▸ RECORDS TO USE
[Start of section]

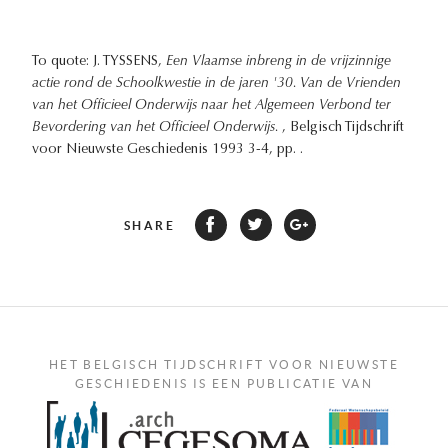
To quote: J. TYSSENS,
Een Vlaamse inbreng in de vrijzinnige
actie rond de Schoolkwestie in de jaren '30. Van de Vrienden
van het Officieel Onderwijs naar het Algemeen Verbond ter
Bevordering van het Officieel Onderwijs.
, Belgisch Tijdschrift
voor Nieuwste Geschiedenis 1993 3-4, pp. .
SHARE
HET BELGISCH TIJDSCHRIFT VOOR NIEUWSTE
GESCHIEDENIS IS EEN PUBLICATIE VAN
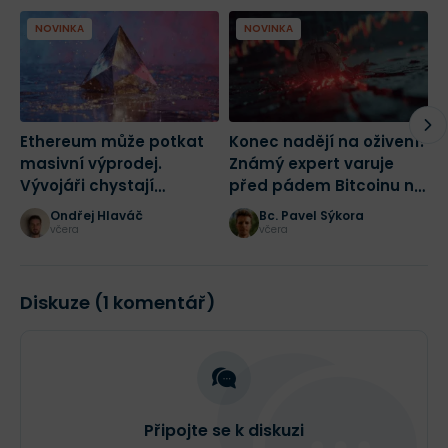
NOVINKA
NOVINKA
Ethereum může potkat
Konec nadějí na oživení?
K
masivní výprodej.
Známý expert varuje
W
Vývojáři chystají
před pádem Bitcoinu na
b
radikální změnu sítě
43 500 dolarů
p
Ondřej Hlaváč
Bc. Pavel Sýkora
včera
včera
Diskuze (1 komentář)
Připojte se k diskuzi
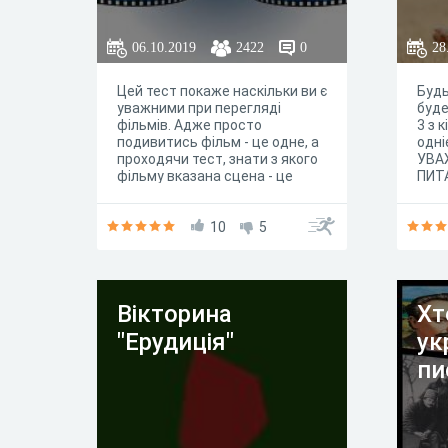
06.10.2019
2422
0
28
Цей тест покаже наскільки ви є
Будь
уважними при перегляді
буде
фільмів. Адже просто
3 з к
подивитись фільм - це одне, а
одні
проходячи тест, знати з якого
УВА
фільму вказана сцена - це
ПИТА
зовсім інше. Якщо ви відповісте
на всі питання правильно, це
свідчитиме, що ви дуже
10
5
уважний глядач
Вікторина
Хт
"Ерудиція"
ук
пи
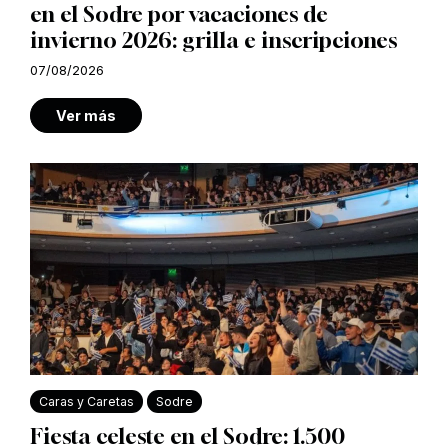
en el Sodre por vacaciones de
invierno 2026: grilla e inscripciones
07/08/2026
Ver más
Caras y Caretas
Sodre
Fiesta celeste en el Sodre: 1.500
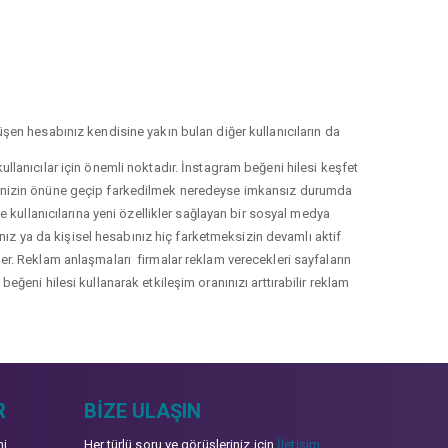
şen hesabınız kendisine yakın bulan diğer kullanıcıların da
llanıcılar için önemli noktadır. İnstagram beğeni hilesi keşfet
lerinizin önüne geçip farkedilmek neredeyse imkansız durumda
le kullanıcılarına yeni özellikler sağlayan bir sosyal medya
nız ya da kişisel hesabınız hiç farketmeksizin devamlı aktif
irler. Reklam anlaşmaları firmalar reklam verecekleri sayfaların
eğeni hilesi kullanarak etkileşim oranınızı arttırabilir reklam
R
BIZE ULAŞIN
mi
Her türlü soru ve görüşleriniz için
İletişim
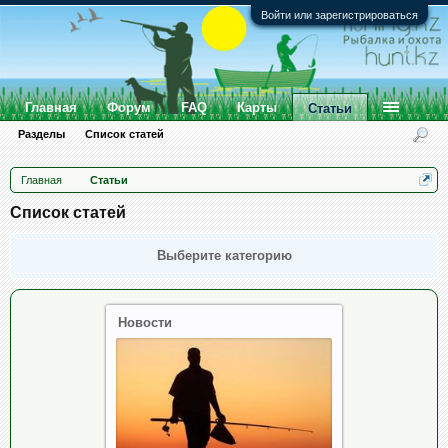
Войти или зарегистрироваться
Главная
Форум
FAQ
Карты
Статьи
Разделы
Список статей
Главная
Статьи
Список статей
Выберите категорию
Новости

[End of section]
[Start of section]

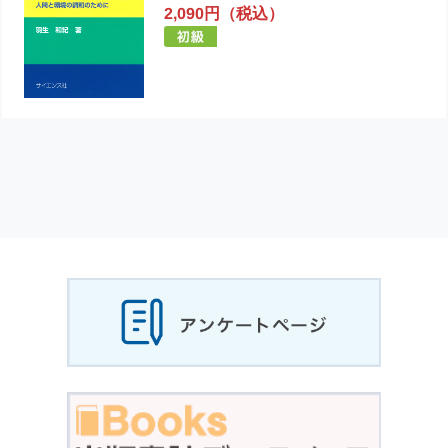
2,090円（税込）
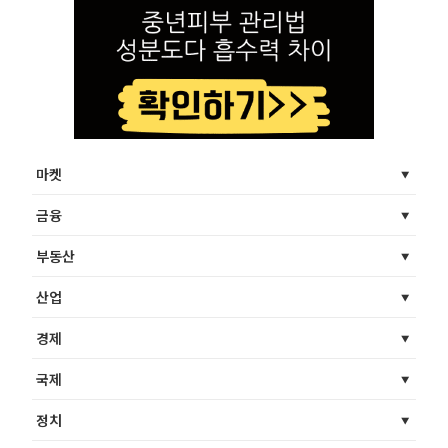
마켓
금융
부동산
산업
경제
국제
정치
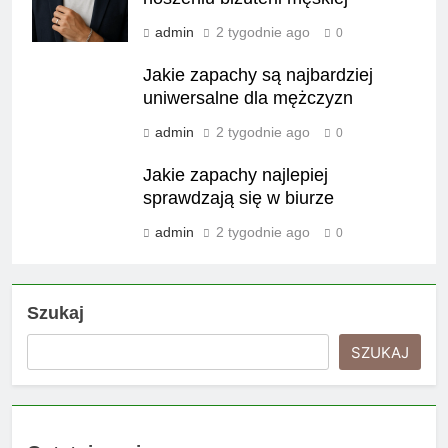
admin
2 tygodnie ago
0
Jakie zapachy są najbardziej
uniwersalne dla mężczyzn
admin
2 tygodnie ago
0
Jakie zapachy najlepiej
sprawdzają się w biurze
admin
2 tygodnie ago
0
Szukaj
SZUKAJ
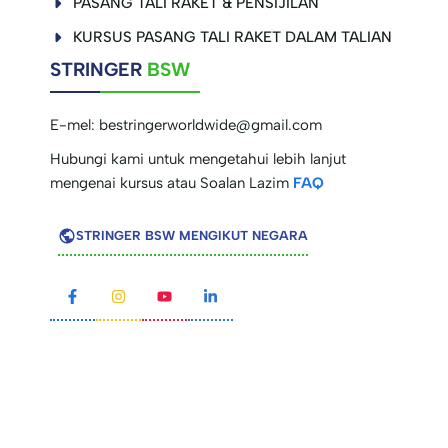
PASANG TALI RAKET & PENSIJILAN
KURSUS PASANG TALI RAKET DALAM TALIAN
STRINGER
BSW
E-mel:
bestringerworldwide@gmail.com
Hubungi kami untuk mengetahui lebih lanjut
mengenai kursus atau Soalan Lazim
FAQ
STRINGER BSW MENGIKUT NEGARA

[End of section]
[Start of section]

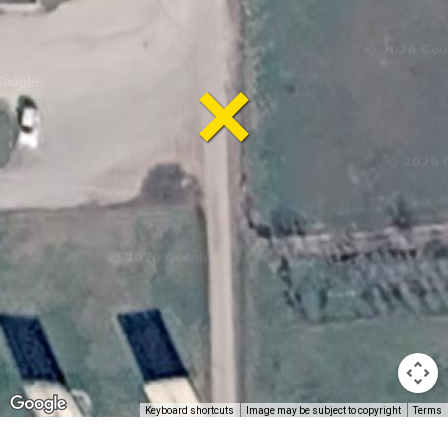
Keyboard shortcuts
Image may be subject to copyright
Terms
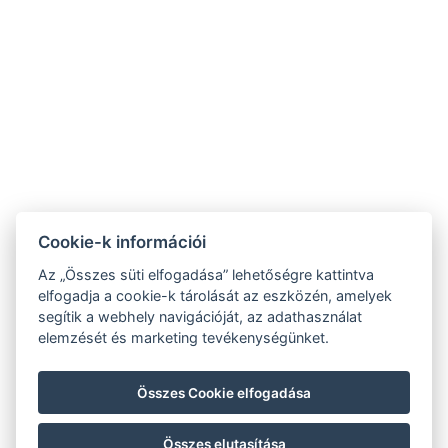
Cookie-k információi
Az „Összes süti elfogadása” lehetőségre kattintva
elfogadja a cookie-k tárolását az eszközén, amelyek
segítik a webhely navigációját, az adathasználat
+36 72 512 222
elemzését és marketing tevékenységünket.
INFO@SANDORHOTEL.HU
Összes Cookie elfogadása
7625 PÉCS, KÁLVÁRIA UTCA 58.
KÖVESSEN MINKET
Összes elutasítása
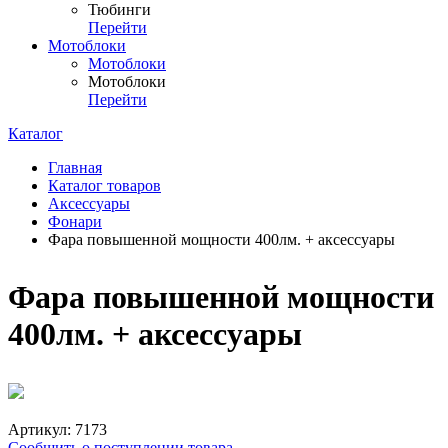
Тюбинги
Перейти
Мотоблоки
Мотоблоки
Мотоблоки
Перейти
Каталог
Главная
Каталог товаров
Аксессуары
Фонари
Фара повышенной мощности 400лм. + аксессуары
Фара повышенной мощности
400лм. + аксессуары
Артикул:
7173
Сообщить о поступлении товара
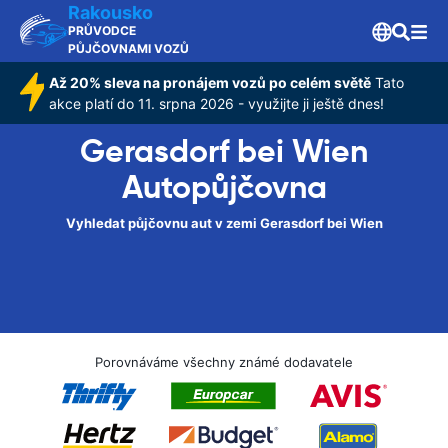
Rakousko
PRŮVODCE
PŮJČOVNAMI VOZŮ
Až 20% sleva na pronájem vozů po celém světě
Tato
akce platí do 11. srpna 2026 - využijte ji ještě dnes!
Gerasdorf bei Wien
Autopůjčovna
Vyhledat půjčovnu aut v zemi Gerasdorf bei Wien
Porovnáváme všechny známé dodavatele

[End of section]

Copy out exactly the material that runs from the line with "Připojte se k diskuzi" to the line with "Войти или зарегистрироваться", ends included, and leave the pictures behind.

Připojte se k diskuzi
06.10.2019
2422
0
28
Цей тест покаже наскільки ви є
Будь
уважними при перегляді
буде
фільмів. Адже просто
3 з к
подивитись фільм - це одне, а
одні
проходячи тест, знати з якого
УВА
фільму вказана сцена - це
ПИТА
зовсім інше. Якщо ви відповісте
на всі питання правильно, це
свідчитиме, що ви дуже
10
5
уважний глядач
Вікторина
Хт
"Ерудиція"
ук
пи
en el Sodre por vacaciones de
invierno 2026: grilla e inscripciones
07/08/2026
Ver más
Caras y Caretas
Sodre
Fiesta celeste en el Sodre: 1.500
şen hesabınız kendisine yakın bulan diğer kullanıcıların da
llanıcılar için önemli noktadır. İnstagram beğeni hilesi keşfet
lerinizin önüne geçip farkedilmek neredeyse imkansız durumda
le kullanıcılarına yeni özellikler sağlayan bir sosyal medya
nız ya da kişisel hesabınız hiç farketmeksizin devamlı aktif
irler. Reklam anlaşmaları firmalar reklam verecekleri sayfaların
eğeni hilesi kullanarak etkileşim oranınızı arttırabilir reklam
R
BIZE ULAŞIN
mi
Her türlü soru ve görüşleriniz için
İletişim
Войти или зарегистрироваться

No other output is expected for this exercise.